Source records
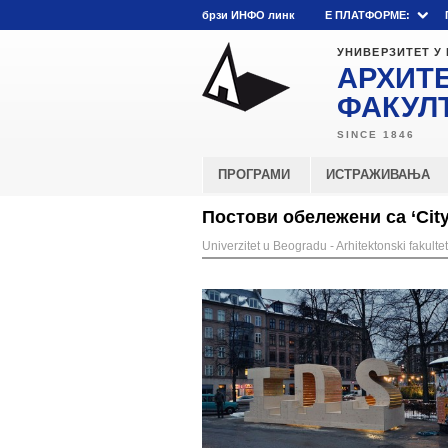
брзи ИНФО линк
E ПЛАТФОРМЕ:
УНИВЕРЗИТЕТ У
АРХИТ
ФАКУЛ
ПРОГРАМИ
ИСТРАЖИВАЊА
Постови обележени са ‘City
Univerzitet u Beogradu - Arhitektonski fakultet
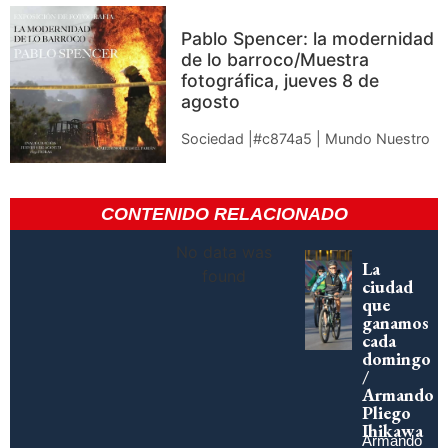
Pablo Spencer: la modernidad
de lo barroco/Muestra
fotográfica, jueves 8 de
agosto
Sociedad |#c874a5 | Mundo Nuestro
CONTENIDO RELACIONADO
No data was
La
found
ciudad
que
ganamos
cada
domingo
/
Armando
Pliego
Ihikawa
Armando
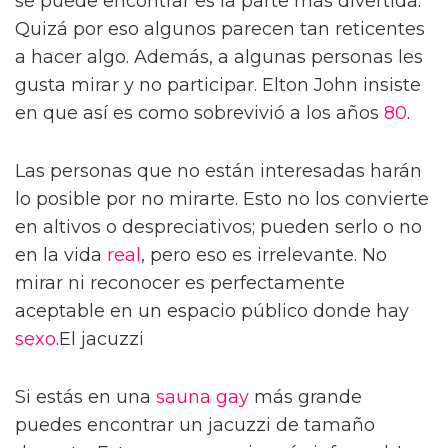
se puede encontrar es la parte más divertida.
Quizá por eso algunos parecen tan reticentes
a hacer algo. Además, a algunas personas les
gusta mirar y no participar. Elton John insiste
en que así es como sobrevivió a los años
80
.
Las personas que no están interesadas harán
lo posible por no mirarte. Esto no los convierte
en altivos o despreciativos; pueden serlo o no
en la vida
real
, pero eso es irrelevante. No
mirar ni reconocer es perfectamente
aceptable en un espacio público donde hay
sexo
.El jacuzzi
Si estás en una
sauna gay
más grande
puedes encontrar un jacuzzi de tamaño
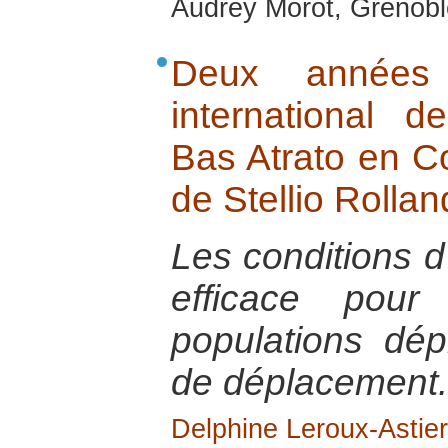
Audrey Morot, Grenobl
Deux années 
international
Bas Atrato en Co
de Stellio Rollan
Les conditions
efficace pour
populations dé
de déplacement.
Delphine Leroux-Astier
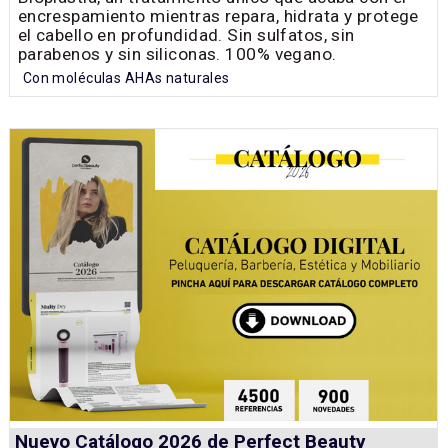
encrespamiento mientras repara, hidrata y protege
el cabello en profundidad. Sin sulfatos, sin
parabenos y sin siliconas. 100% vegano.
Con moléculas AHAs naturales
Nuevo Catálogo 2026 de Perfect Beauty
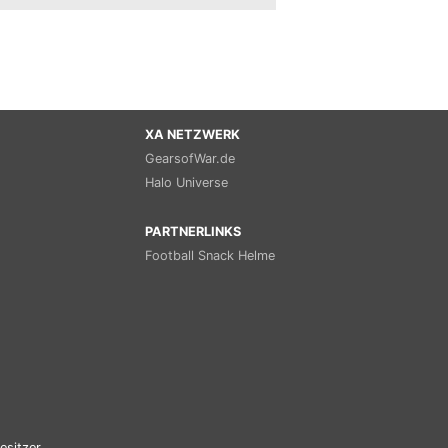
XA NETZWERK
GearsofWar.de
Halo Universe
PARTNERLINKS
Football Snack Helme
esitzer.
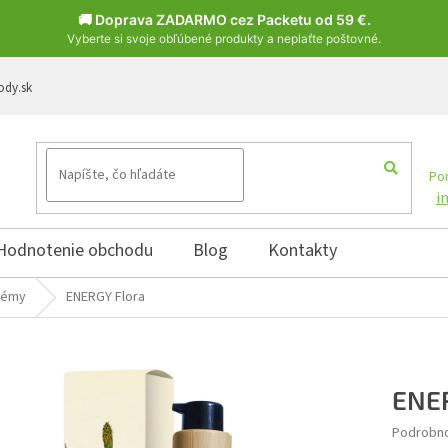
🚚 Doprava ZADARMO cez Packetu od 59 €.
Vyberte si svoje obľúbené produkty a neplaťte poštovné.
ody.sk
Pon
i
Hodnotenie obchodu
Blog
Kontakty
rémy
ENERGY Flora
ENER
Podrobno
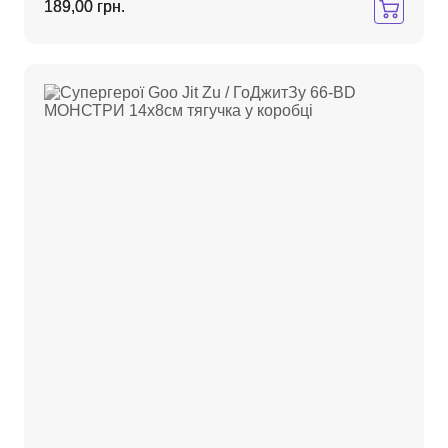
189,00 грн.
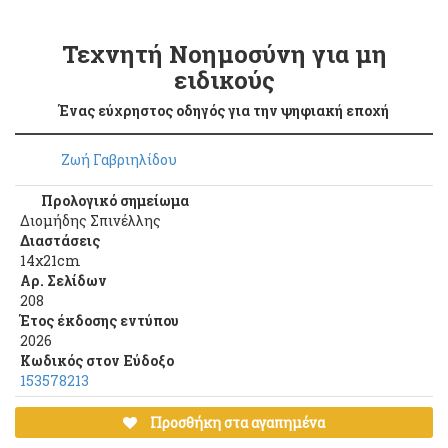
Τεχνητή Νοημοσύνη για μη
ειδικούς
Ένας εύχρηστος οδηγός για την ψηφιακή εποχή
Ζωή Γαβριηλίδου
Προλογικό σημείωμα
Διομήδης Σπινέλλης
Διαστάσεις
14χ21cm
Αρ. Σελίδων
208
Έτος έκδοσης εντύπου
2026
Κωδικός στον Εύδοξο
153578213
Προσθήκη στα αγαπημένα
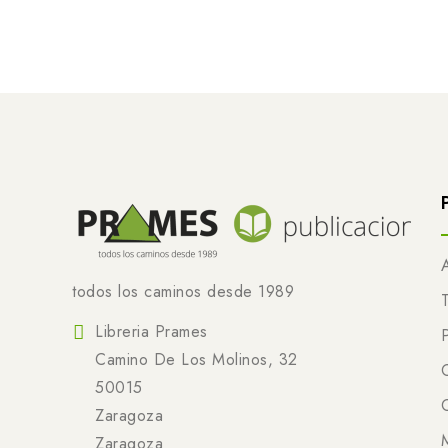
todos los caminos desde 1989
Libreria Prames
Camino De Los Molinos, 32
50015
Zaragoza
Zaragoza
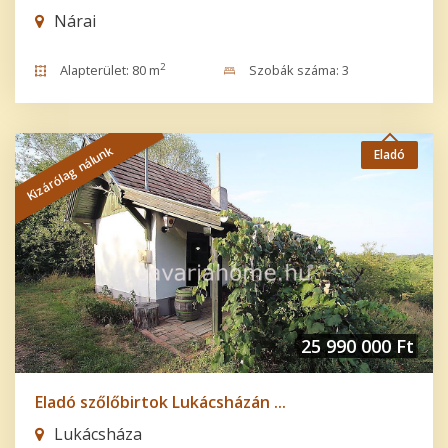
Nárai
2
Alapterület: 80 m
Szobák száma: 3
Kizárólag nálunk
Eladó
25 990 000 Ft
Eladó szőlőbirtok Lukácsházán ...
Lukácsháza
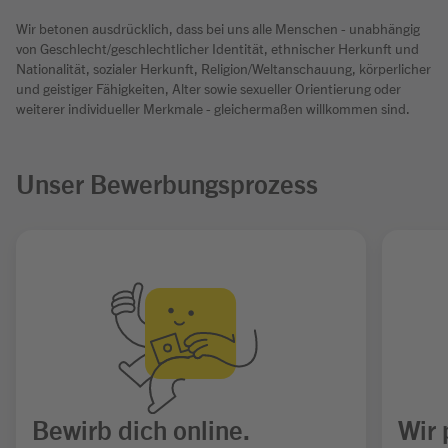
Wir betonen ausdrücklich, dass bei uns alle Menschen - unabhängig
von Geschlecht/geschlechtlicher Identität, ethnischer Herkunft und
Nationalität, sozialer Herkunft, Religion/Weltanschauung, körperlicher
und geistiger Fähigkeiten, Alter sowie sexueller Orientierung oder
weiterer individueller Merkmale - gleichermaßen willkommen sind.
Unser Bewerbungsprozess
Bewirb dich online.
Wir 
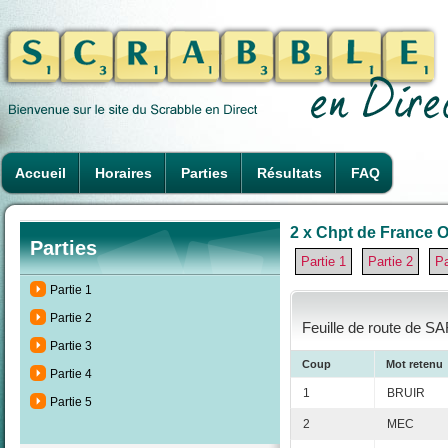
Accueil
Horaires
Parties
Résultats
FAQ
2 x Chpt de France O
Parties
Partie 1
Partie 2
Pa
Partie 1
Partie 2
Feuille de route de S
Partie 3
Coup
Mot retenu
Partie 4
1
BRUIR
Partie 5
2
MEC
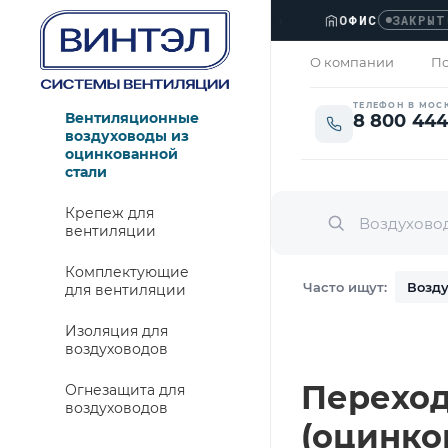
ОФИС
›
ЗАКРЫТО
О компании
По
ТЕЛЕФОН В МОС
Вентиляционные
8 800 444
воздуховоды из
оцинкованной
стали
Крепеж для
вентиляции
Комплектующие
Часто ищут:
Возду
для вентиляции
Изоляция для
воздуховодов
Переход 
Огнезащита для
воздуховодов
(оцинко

_Your goal_
Print the data word for word and omit the pictures.

_Worked solution_
брзи ИНФО линк
E ПЛАТФОРМЕ:
УНИВЕРЗИТЕТ У
АРХИТ
ФАКУЛ
ПРОГРАМИ
ИСТРАЖИВАЊА
Постови обележени са ‘City
Univerzitet u Beogradu - Arhitektonski fakultet
Pablo Spencer: la modernidad
de lo barroco/Muestra
fotográfica, jueves 8 de
agosto
Sociedad |#c874a5 | Mundo Nuestro
CONTENIDO RELACIONADO
No data was
La
found
ciudad
que
ganamos
cada
domingo
/
Armando
Pliego
Ihikawa
Armando
se puede encontrar es la parte más divertida.
Quizá por eso algunos parecen tan reticentes
a hacer algo. Además, a algunas personas les
gusta mirar y no participar. Elton John insiste
en que así es como sobrevivió a los años
80
.
Las personas que no están interesadas harán
lo posible por no mirarte. Esto no los convierte
en altivos o despreciativos; pueden serlo o no
en la vida
real
, pero eso es irrelevante. No
mirar ni reconocer es perfectamente
aceptable en un espacio público donde hay
sexo
.El jacuzzi
Si estás en una
sauna gay
más grande
puedes encontrar un jacuzzi de tamaño
Audrey Morot, Grenobl
Deux années 
international
Bas Atrato en Co
de Stellio Rollan
Les conditions
efficace pour
populations dé
de déplacement.
Delphine Leroux-Astier
encrespamiento mientras repara, hidrata y protege
el cabello en profundidad. Sin sulfatos, sin
parabenos y sin siliconas. 100% vegano.
Con moléculas AHAs naturales
Nuevo Catálogo 2026 de Perfect Beauty
XA NETZWERK
GearsofWar.de
Halo Universe
PARTNERLINKS
Football Snack Helme
esitzer.
🚚 Doprava ZADARMO cez Packetu od 59 €.
Vyberte si svoje obľúbené produkty a neplaťte poštovné.
ody.sk
Pon
i
Hodnotenie obchodu
Blog
Kontakty
rémy
ENERGY Flora
ENER
Podrobno
189,00 грн.
Τεχνητή Νοημοσύνη για μη
ειδικούς
Ένας εύχρηστος οδηγός για την ψηφιακή εποχή
Ζωή Γαβριηλίδου
Προλογικό σημείωμα
Διομήδης Σπινέλλης
Διαστάσεις
14χ21cm
Αρ. Σελίδων
208
Έτος έκδοσης εντύπου
2026
Κωδικός στον Εύδοξο
153578213
Προσθήκη στα αγαπημένα
todos los caminos desde 1989
Libreria Prames
Camino De Los Molinos, 32
50015
Zaragoza
Zaragoza
Nárai
2
Alapterület: 80 m
Szobák száma: 3
Kizárólag nálunk
Eladó
25 990 000 Ft
Eladó szőlőbirtok Lukácsházán ...
Lukácsháza
Wir betonen ausdrücklich, dass bei uns alle Menschen - unabhängig
von Geschlecht/geschlechtlicher Identität, ethnischer Herkunft und
Nationalität, sozialer Herkunft, Religion/Weltanschauung, körperlicher
und geistiger Fähigkeiten, Alter sowie sexueller Orientierung oder
weiterer individueller Merkmale - gleichermaßen willkommen sind.
Unser Bewerbungsprozess
Bewirb dich online.
Wir 
Accueil
Horaires
Parties
Résultats
FAQ
2 x Chpt de France O
Parties
Partie 1
Partie 2
Pa
Partie 1
Partie 2
Feuille de route de S
Partie 3
Coup
Mot retenu
Partie 4
1
BRUIR
Partie 5
2
MEC
ОФИС
›
ЗАКРЫТО
О компании
По
ТЕЛЕФОН В МОС
Вентиляционные
8 800 444
воздуховоды из
оцинкованной
стали
Крепеж для
вентиляции
Комплектующие
Часто ищут:
Возду
для вентиляции
Изоляция для
воздуховодов
Переход 
Огнезащита для
воздуховодов
(оцинко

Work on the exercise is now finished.